EBay stock was down a little more than 1% at $35.23 in morning trading on Thursday after Jefferies analyst Brent Thill cut his recommendation to underperform from hold and lowered his one-year price target to $31 - roughly 13% below its current level.
The downgrade followed News Corp.'s (NWSA) - Get Report announcement that former eBay executive David Doctorow will become CEO of Move, the operator of realtor.com, on Feb. 3. Doctorow had served as head of global growth for eBay Marketplaces since 2016.
That follows eBay's announcement last September that President and CEO Devin Wenig was stepping down. Scott Schenkel, the company's senior vice president and chief financial officer, is currently interim CEO of eBay.
It also comes as activist investors including Elliott Management continue to push eBay to sell some divisions and streamline operations to save costs and boost revenue.
EBay in late November did agree to sell ticketing provider StubHub to Viagogo, the world's biggest secondary marketplace for tickets, for $4.05 billion cash.
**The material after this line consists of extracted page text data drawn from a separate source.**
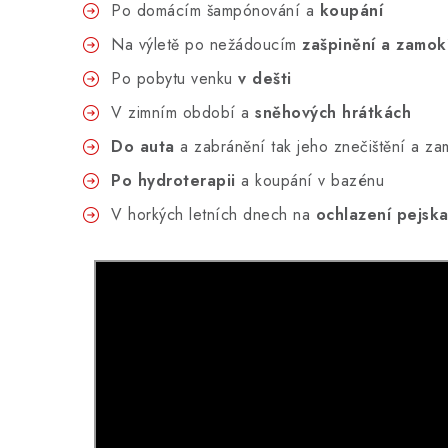
Po domácím šampónování a
koupání
Na výletě po nežádoucím
zašpinění a zamok
Po pobytu venku
v dešti
V zimním období a
sněhových hrátkách
Do auta
a zabránění tak jeho znečištění a za
Po hydroterapii
a koupání v bazénu
V horkých letních dnech na
ochlazení pejsk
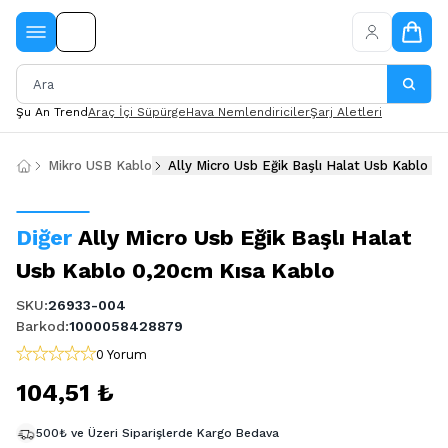
Şu An Trend
Araç İçi Süpürge
Hava Nemlendiriciler
Şarj Aletleri
Mikro USB Kablo
Ally Micro Usb Eğik Başlı Halat Usb Kablo 0
Diğer
Ally Micro Usb Eğik Başlı Halat
Usb Kablo 0,20cm Kısa Kablo
SKU
:
26933-004
Barkod
:
1000058428879
0 Yorum
104,51 ₺
500₺ ve Üzeri Siparişlerde Kargo Bedava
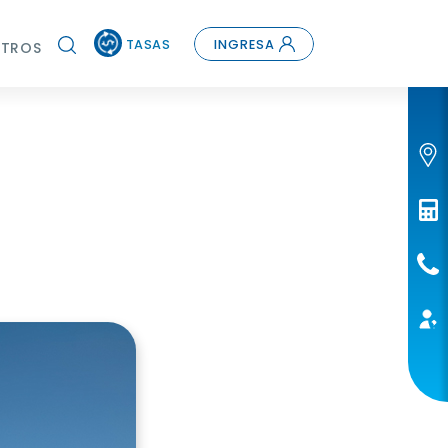
TASAS
INGRESA
TROS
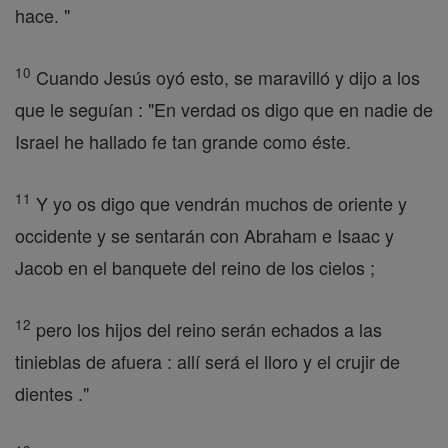
hace. "
10
Cuando Jesús oyó esto, se maravilló y dijo a los
que le seguían : "En verdad os digo que en nadie de
Israel he hallado fe tan grande como éste.
11
Y yo os digo que vendrán muchos de oriente y
occidente y se sentarán con Abraham e Isaac y
Jacob en el banquete del reino de los cielos ;
12
pero los hijos del reino serán echados a las
tinieblas de afuera : allí será el lloro y el crujir de
dientes ."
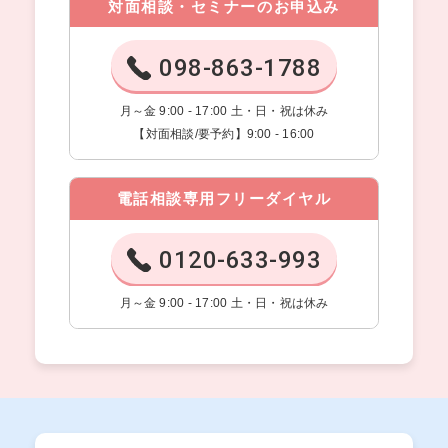
対面相談・セミナーのお申込み
098-863-1788
月～金 9:00 - 17:00 土・日・祝は休み
【対面相談/要予約】9:00 - 16:00
電話相談専用フリーダイヤル
0120-633-993
月～金 9:00 - 17:00 土・日・祝は休み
Still, it has been a generally rough time for San Jose-based eBay, which has seen its stock continue to decline amid disappointing results as well as lower revenue guidance - and in turn reduced outlooks from several other analysts.
In October, eBay reported third-quarter earnings roughly half of what it posted in the same period a year earlier. At the time, it also said it expects fourth-quarter adjusted earnings of between 73 cents and 76 cents a share, and sales of between $2.77 billion and $2.82 billion – both lower than what analysts were expecting.
The company will report its fourth-quarter results on Jan. 21. Analysts polled by FactSet are currently expecting per-share earnings of 76 cents on sales of $2.8 billion.